A confidential source told Reuters last week that Ford and Volkswagen have reached an agreement in principal that would allow the American automaker to share VW’s new MEB electric car platform. The arrangement is expected to be formalized at a Volkswagen board of directors meeting on July 11.
The German company has said previously it is willing to share its MEB toolkit in order to drive down its unit costs of development. In March, VW head Herbert Diess told the press, “Our Modular Transverse Toolkit proved we are platform experts. Over 100 million of our vehicles are based on that particular platform. With the MEB platform, we are now transferring this successful concept to the electric era and opening it to other car makers. The MEB is to establish itself as the standard for e-mobility. Based on the MEB, we will make individual mobility CO2-neutral, safe, comfortable and accessible to as many people as possible.”
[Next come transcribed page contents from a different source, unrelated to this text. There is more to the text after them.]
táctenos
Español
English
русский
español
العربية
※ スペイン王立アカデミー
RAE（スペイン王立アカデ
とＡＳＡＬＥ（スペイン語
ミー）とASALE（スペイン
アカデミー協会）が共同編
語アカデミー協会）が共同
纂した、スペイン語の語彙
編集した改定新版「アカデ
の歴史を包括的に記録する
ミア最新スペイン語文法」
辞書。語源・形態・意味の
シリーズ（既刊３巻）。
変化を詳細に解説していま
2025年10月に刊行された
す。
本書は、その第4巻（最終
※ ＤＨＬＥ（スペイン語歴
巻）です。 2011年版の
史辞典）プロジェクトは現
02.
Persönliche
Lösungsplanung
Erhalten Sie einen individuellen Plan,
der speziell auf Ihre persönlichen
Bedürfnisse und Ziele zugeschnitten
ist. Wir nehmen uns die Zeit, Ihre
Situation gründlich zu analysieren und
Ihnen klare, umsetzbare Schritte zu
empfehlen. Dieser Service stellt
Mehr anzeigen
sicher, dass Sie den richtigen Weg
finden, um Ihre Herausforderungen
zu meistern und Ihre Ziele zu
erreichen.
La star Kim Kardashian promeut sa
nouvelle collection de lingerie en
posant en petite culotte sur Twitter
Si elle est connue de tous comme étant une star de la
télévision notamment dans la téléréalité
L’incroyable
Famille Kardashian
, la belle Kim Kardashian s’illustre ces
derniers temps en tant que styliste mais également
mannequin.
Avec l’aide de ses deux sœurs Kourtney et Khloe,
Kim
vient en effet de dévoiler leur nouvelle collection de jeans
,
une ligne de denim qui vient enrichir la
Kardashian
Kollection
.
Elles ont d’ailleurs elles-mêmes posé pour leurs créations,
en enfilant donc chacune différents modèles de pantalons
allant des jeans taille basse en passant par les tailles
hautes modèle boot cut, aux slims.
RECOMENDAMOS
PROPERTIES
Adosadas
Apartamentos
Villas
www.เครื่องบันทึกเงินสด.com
The first company to share the MEB platform will be e.GO, the German electric car startup located in Aaschen headed by Guenther Schuh. Schuh started StreetScooter, which was later sold to Deutsche Post as part of a push to electrify its global delivery fleet. e.GO says it will bring a small EV that sells for about $20,000 to market this year.
Just The Bailout Ford Needs
Ford has been dragging its feet for nearly a decade when it comes to building compelling electric cars, as its senior managers pursued an ostrich strategy of burying their heads in the sand and hoping all this electric car nonsense was just a passing fad that would eventually go away.
Ford and Volkswagen announced back in January they would collaborate on developing electric pickup trucks, delivery vans, and medium duty trucks and there has been speculation ever since then about whether the MEB passenger car chassis would be part of that cooperation package. A Ford spokeswoman told Reuters this week, “Our talks with Volkswagen continue. Discussions have been productive across a number of areas. We’ll share updates as details become more firm.”
Deal Includes Self-Driving Technology
Automakers are facing twin challenges in the automotive marketplace these days. Not only are they struggling to produce electric vehicles, the race to create self driving cars is heating up as well. According to Ars Technica, Volkswagen had been interested in forming a relationship with Aurora, the autonomous driving company started by some of the former top self-driving engineers at Waymo and Tesla. In fact, last year VW is said to have made an offer to buy Aurora that was rebuffed.
Ford is making a hefty investment in Argo AI, another self-driving startup, and it now appears that Volkswagen may get some insights into autonomous driving technology from that partnership. The costs of developing electric vehicles and self-driving capability in parallel are staggering, causing more and more automotive manufacturers to seek partnerships to help spread those costs over a larger number of cars.
It has been said that there will be more changes in the car industry over the next 7 years than in the last 70 years combined. Part of the inevitable changes include a convergence of technologies that will see some companies merge and others disappear from the landscape. After years of dithering by Ford, Volkswagen may have offered it the lifeline it will need to remain relevant in the future.